One of the most notable successes in the implementation of the international education agenda over the past 30 years has been the move towards ensuring equal numbers of girls and boys in school.
- The exception to this success includes sub-Saharan Africa, where girls remain far less likely to go to school at any education level. Over half of all children out of primary and secondary school are in Africa.
- In addition, while the situation of girls and young women has improved dramatically overall, some remain trapped in pockets of disadvantage due to location and poverty but also due to other social and cultural characteristics. In Afghanistan, the mass exclusion of girls from education means that 60% of girls are not in primary (compared to 46% of boys) and 74% of girls are not in lower-secondary school (compared to 50% of boys).
- New calculations by the Global Education Monitoring Report reveal that progress since 2015 has resulted in 50 million more girls enrolling in school. There are also 5 million more girls completing each level of education from primary to upper secondary education now than there were in 2015.
- UNESCO celebrates this progress but calls on efforts to double down in the remaining years to 2030, given that there remain 122 million girls out of school around the world.
- UNESCO calls on governments and partners to urgently invest in the following critical areas to ensure that all girls complete a full cycle of basic education by 2030:
- Focused interventions on marginalized girls: Support marginalized girls’ access to 12 years of safe, free and quality education.
- Collection, analysis and use of data on girls’ education: Strengthen country capacity to collect, analyse, and use sex-disaggregated data as well as data on intersections between gender and other characteristics as a solid basis for policymaking.
- Gender-responsive legal frameworks, education sector plans, policies and budgets: Institutionalize gender-responsive legal frameworks, education sector planning, policies, analysis, budgets and implementation for education systems that promote gender equality.
- Gender-transformative teaching and learning materials: Ensure equal representation of women and girls in curriculum and textbooks with material free of biases and challenging stereotypes and gender norms.

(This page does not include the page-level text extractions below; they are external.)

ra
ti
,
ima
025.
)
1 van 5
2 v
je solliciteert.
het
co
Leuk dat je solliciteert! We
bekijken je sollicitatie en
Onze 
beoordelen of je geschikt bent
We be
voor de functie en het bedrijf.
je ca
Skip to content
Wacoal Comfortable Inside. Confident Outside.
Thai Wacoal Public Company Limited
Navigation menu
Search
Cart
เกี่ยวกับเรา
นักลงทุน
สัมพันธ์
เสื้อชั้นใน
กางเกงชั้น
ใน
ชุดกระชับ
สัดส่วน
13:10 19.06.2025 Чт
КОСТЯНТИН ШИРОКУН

- Female education workforce: Ensure that there are sufficient, well-trained female teachers in the right locations, at all levels of education, especially in leadership positions.
- Affordability: Reduce direct and indirect costs for families through cash and in-kind transfers, scholarships and stipends.

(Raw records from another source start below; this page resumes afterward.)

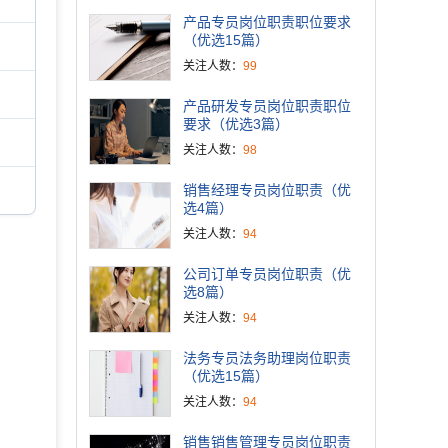
产品专员岗位职责职位要求
（优选15篇）
关注人数：
99
产品研发专员岗位职责职位
要求（优选3篇）
关注人数：
98
销售经理专员岗位职责（优
选4篇）
关注人数：
94
公司订单专员岗位职责（优
选8篇）
关注人数：
94
法务专员法务助理岗位职责
（优选15篇）
关注人数：
94
销售销售管理专员岗位职责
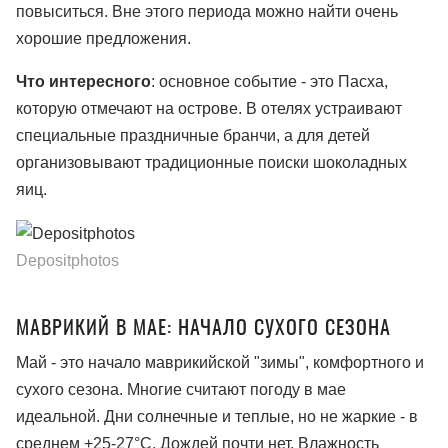
повыситься. Вне этого периода можно найти очень
хорошие предложения.
Что интересного
: основное событие - это Пасха,
которую отмечают на острове. В отелях устраивают
специальные праздничные бранчи, а для детей
организовывают традиционные поиски шоколадных
яиц.
Depositphotos
МАВРИКИЙ В МАЕ: НАЧАЛО СУХОГО СЕЗОНА
Май - это начало маврикийской "зимы", комфортного и
сухого сезона. Многие считают погоду в мае
идеальной. Дни солнечные и теплые, но не жаркие - в
среднем +25-27°C. Дождей почти нет. Влажность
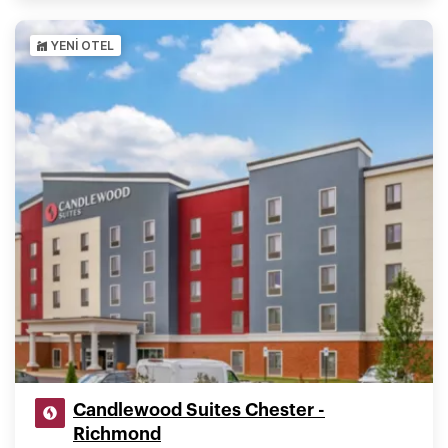
YENI OTEL
Candlewood Suites Chester -
Richmond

- Safe, gender-transformative and inclusive learning spaces: Provide school meals and water and sanitation facilities in schools, especially single-sex toilets and menstrual hygiene management. Adopt a holistic approach addressing the drivers and root causes of violence both at school and community levels.
- Comprehensive sexuality education: Implement such programmes, teaching girls and boys how to be safe and healthy, how to protect themselves and how to respect each other.
- COVID-19 recovery: Use the post-COVID-19 period as a unique opportunity to build gender-transformative education systems, adopting a system-wide approach to school reopening, prioritizing action to bring all girls back to school, prioritizing the leadership of girls and women and promoting an integrated and coordinated approach that addresses girls’ holistic education, health and protection needs.
New data drawing from the UNESCO Institute for Statistics
- There are 22.5 million more girls in primary school, 14.6 million more in lower secondary and 13 million in upper secondary education now than in 2015.
- Completion rates of girls increased from 86% to 89% in primary education, from 74% to 79% in lower secondary and 54% to 61% in upper secondary education. That means that fivemillion more girls are completing primary, lower secondary and upper secondary school every year now than they were in 2015.
- Girls are now outperforming boys in reading across all education levels and country income groups. They are also performing the same as boys in mathematics.
- The proportion of teachers that are female increased across primary, lower and upper secondary education, cementing the fact that it is a feminized profession across the board. The proportion of teachers that are female at the pre-primary level dropped by less than one percent and remains heavily female, at 94%.
- There has been little change in the proportion of schools with single sex toilets, falling from 80% in 2016 to 79% in 2022 in primary, but remaining constant at 91% in lower secondary.